The listing below contains a span that opens with the line containing "AZIENDA OSPEDALIERA UNIVERSITARIA" and closes with the line containing "lunedì al venerdì". Return that span exactly.

· · · ·

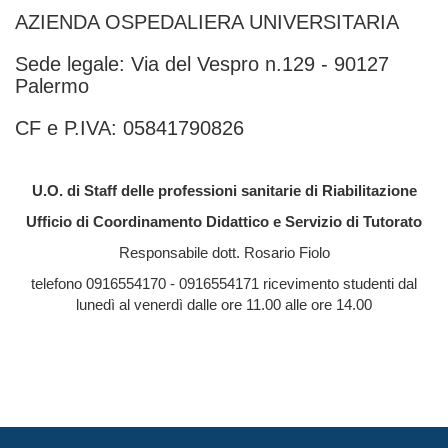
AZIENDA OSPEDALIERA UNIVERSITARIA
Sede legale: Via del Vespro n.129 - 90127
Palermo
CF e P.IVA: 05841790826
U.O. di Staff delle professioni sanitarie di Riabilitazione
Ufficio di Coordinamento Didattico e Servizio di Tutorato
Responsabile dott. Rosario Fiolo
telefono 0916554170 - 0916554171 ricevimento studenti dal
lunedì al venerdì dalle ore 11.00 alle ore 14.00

· · · ·

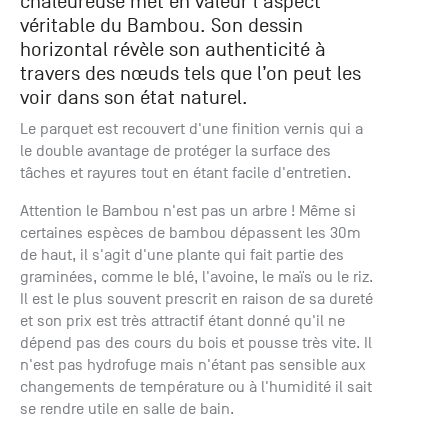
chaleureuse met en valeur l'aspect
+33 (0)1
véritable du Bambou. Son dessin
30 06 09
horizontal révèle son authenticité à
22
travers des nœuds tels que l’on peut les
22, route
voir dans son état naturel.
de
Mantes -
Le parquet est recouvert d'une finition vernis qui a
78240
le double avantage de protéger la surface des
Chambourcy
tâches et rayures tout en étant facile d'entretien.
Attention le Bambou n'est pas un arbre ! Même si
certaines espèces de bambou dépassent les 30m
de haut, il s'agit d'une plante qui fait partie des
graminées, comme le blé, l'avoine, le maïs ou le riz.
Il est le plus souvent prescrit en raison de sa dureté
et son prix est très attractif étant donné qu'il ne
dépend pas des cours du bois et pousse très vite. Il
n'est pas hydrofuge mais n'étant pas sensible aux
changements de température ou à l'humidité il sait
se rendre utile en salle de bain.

· · · ·

Result of the exercise
AZIENDA OSPEDALIERA UNIVERSITARIA
Sede legale: Via del Vespro n.129 - 90127
Palermo
CF e P.IVA: 05841790826
U.O. di Staff delle professioni sanitarie di Riabilitazione
Ufficio di Coordinamento Didattico e Servizio di Tutorato
Responsabile dott. Rosario Fiolo
telefono 0916554170 - 0916554171 ricevimento studenti dal
lunedì al venerdì dalle ore 11.00 alle ore 14.00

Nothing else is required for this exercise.